Day | Month | Year | Artist |
---|---|---|---|
6 | Nov | 1970 | Heron |
12 | Nov | 1971 | Al Stewart |
16 | Nov | 1975 | Richard and Linda Thompson |
17 | Nov | 1976 | National Health |
6 | Nov | 1977 | Sandy Denny |
Above are extracts from the concert log which I used to maintain in the old days, when I went to concerts. The first and last entries are the most interesting, coincidentally on the same date.
I've written about Heron and this concert before: it was a promotional tour, selling tickets for one old penny! I very much enjoyed their set, which persuaded me to buy their eponymous album (I listen to it to this day and still enjoy it very much). It was this concert which weaned me off rock acts such as Ten Years After; I was much more content to listen to this 'wooden music'.

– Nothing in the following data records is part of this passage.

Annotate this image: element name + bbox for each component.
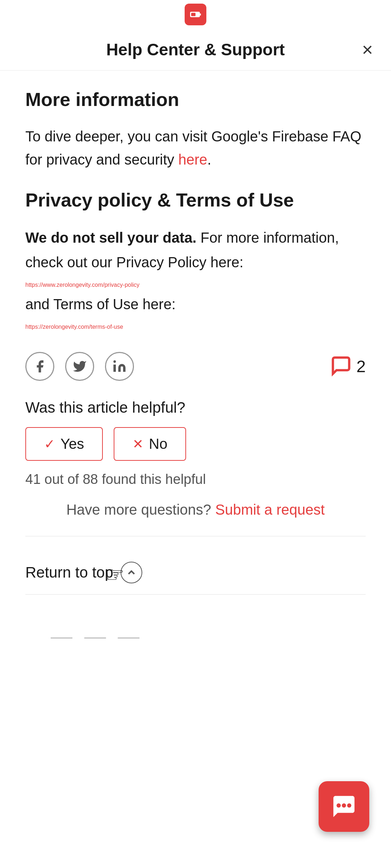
- bottom-peek-dots: — — —: [51, 624, 142, 648]
- questions-prefix: Have more questions?: [66, 502, 211, 518]
- return-to-top-label: Return to top: [25, 564, 113, 581]
- twitter-icon[interactable]: [65, 352, 94, 381]
- battery-icon: [185, 4, 206, 25]
- privacy-heading: Privacy policy & Terms of Use: [25, 189, 366, 211]
- terms-of-use-link[interactable]: https://zerolongevity.com/terms-of-use: [25, 324, 123, 330]
- x-mark-icon: ✕: [133, 437, 143, 452]
- close-button[interactable]: ×: [362, 40, 373, 59]
- terms-prefix: and Terms of Use here:: [25, 296, 176, 312]
- svg-rect-1: [200, 13, 201, 16]
- linkedin-icon[interactable]: [105, 352, 134, 381]
- bottom-peek: — — —: [25, 609, 366, 663]
- svg-point-4: [342, 803, 346, 808]
- more-info-heading: More information: [25, 89, 366, 110]
- submit-request-link[interactable]: Submit a request: [215, 502, 324, 518]
- privacy-bold: We do not sell your data.: [25, 230, 197, 246]
- privacy-url-block: https://www.zerolongevity.com/privacy-po…: [25, 282, 366, 288]
- helpful-buttons: ✓ Yes ✕ No: [25, 427, 366, 461]
- terms-prefix-text: and Terms of Use here:: [25, 292, 366, 316]
- comment-count[interactable]: 2: [330, 355, 366, 378]
- svg-rect-2: [191, 13, 196, 16]
- terms-url-block: https://zerolongevity.com/terms-of-use: [25, 324, 366, 330]
- no-button[interactable]: ✕ No: [114, 427, 186, 461]
- svg-point-5: [337, 803, 341, 808]
- chat-fab-button[interactable]: [319, 781, 369, 832]
- return-to-top[interactable]: Return to top ☞: [25, 551, 366, 595]
- helpful-count: 41 out of 88 found this helpful: [25, 472, 366, 487]
- questions-row: Have more questions? Submit a request: [25, 502, 366, 518]
- status-bar: [0, 0, 391, 29]
- more-info-text-suffix: .: [207, 152, 211, 167]
- divider: [25, 536, 366, 536]
- social-icons: [25, 352, 134, 381]
- social-row: 2: [25, 352, 366, 381]
- header: Help Center & Support ×: [0, 29, 391, 71]
- privacy-policy-link[interactable]: https://www.zerolongevity.com/privacy-po…: [25, 282, 139, 288]
- svg-point-3: [113, 360, 116, 363]
- helpful-question: Was this article helpful?: [25, 399, 366, 416]
- facebook-icon[interactable]: [25, 352, 54, 381]
- svg-point-6: [347, 803, 352, 808]
- more-info-body: To dive deeper, you can visit Google's F…: [25, 125, 366, 171]
- comment-icon: [330, 355, 352, 378]
- firebase-faq-link[interactable]: here: [178, 152, 207, 167]
- yes-button[interactable]: ✓ Yes: [25, 427, 103, 461]
- cursor-hand-icon: ☞: [105, 562, 125, 587]
- yes-label: Yes: [60, 436, 84, 452]
- helpful-section: Was this article helpful? ✓ Yes ✕ No 41 …: [25, 399, 366, 518]
- comment-number: 2: [356, 357, 366, 376]
- page-title: Help Center & Support: [106, 40, 285, 59]
- check-icon: ✓: [44, 437, 55, 452]
- privacy-body: We do not sell your data. For more infor…: [25, 225, 366, 275]
- no-label: No: [149, 436, 167, 452]
- main-content: More information To dive deeper, you can…: [0, 71, 391, 681]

The last concert on the list is the last time I had the pleasure of seeing Sandy Denny in her brief life. I know that there are plenty of fans who never saw her appear at all, so I should be thankful that I saw her three times - once with Fotheringay, once with Fairport and once on her own (well, with a supporting band of five musicians). To be honest, I remember almost nothing of the music, but fortunately some of the concerts on this tour were recorded; many many years later, we were treated to a cd of one of them. My name appears in the credits of this disc, which was very kind of the producers. My contribution was to send them a copy of my ticket (which was not for the date which was recorded) and an advert for an earlier Sandy record - none of which found their way into the final booklet. I admit that this is not a disc that I listen to - Sandy's voice had almost completely gone by this time.
This concert is also memorable for a more personal reason: I invited a girl to go out with me to this concert and she accepted. I don't remember whether this girl has ever crossed the pages of this blog so I had better introduce her; we had met about a month earlier at the inaugural meeting of the Jewish Society at my university. It turned out that she was in the new intake of my degree course whereas I was a final year student, so we had more than a few things in common. She also didn't live too far from me, in Swiss Cottage, which was a brisk 40 minute walk for me.
The memory which stands out about this girl (for whom I wrote the song 'M') was when I invited her about a month later to the communal house for our Chanuka party. The next morning I phoned her, asking whether she enjoyed herself; we proceeded to have a half-hour chat which left me slightly bemused. I remember saying to someone that her tone was far more friendly than it should have been. A minute later, M phoned and apologised: she thought she had been talking to someone else! Our relationship lasted only about another month, mainly because we had less in common that it might have seemed at first.